The solver loads sanctions screening and STR filing to their maximum allowances — they carry the highest compliance value per hour and, from the Monte Carlo, are precisely the activities that buy down the catastrophic CBN-enforcement tail. KYC refresh, complaint resolution and audit preparation are held near their minimums. The shadow price on the capacity constraint quantifies the value of a sixth compliance officer.

11 Integrated Findings

Read together, the five analyses point to a single recommendation: resource the sanctions-screening and STR desks to capacity, automate first-pass screening, and govern the programme against the P95 of the Monte Carlo — not the average. The worst case for a Bureau de Change is loss of its CBN licence, and the analysis shows that the two activities which most reduce that risk are exactly the two the optimisation prioritises.

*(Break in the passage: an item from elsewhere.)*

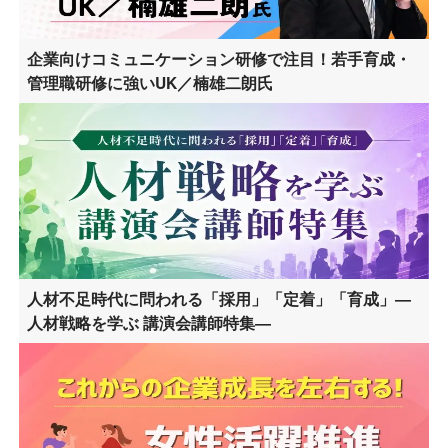
企業向けコミュニケーション研修で注目！若手育成・
管理職研修に強いUK／楠雄二朗氏
人材不足時代に問われる「採用」「定着」「育成」―
人材戦略を学ぶ 講演会講師特集―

12 Limitations & Further Work

Synthetic data. The monitoring log is synthetic, calibrated to typical BDC patterns. The techniques transfer unchanged to the live transaction system.
Short time series. Six monthly observations support only a Holt forecast. With 24+ months, a seasonal model (CBN reporting cycles, festive-season FX demand) would be fitted and back-tested.
Under-powered survival model. The Cox model’s low concordance shows the current fields do not explain resolution speed. The next data cycle must capture assigned officer, officer workload and a structured complaint category.
Monte Carlo assumptions. The enforcement-cost and enforcement-probability parameters are planning estimates. They should be re-calibrated against the firm’s own audit history and the latest CBN enforcement guidance.
Causality. All findings are observational. A controlled pilot of the screening-automation intervention would give the Monte Carlo effect sizes a causal foundation.

References

Box, G. E. P., Jenkins, G. M., Reinsel, G. C., & Ljung, G. M. (2015). Time Series Analysis: Forecasting and Control (5th ed.). Wiley.
Hyndman, R. J., & Athanasopoulos, G. (2021). Forecasting: Principles and Practice (3rd ed.). OTexts.
Hyndman, R. J. et al. (2024). forecast: Forecasting Functions for Time Series and Linear Models. R package. citation("forecast")
Therneau, T. M. (2024). survival: Survival Analysis. R package. citation("survival")
Silge, J., & Robinson, D. (2017). Text Mining with R: A Tidy Approach. O’Reilly. citation("tidytext")
Berkelaar, M. et al. (2024). lpSolve: Interface to ‘Lp_solve’ to Solve Linear/Integer Programs. R package. citation("lpSolve")
Wickham, H. et al. (2019). Welcome to the tidyverse. Journal of Open Source Software, 4(43), 1686.
Central Bank of Nigeria. (2024). Operational Guidelines for Bureaux de Change in Nigeria. CBN.
Federal Republic of Nigeria. (2023). Nigeria Data Protection Act. National Assembly.
Adi, B. (2026). AI-powered business analytics: a practical textbook for data-driven decision making. Mark Analytics. https://markanalytics.online/ai-powered-data-analytics/

Appendix — AI Usage Statement

The author used Claude (Anthropic) for two tasks: drafting the Quarto scaffold and section headings to the required rubric, and checking R syntax for the forecast, survival, lpSolve and tidytext packages. The analytical question, the scenario design, the Monte Carlo assumptions, the interpretation of every result — including the decision to report the survival model as honestly under-powered — and the recommendation to the Board are the independent professional judgement of Temitope Aribisala, Head of Legal & Compliance, Sohcahtoa Holdings Limited. Every figure is computed live in this document from Sohcahtoa_BDC_Compliance_SLA_Data.xlsx and is reproducible end-to-end via quarto render.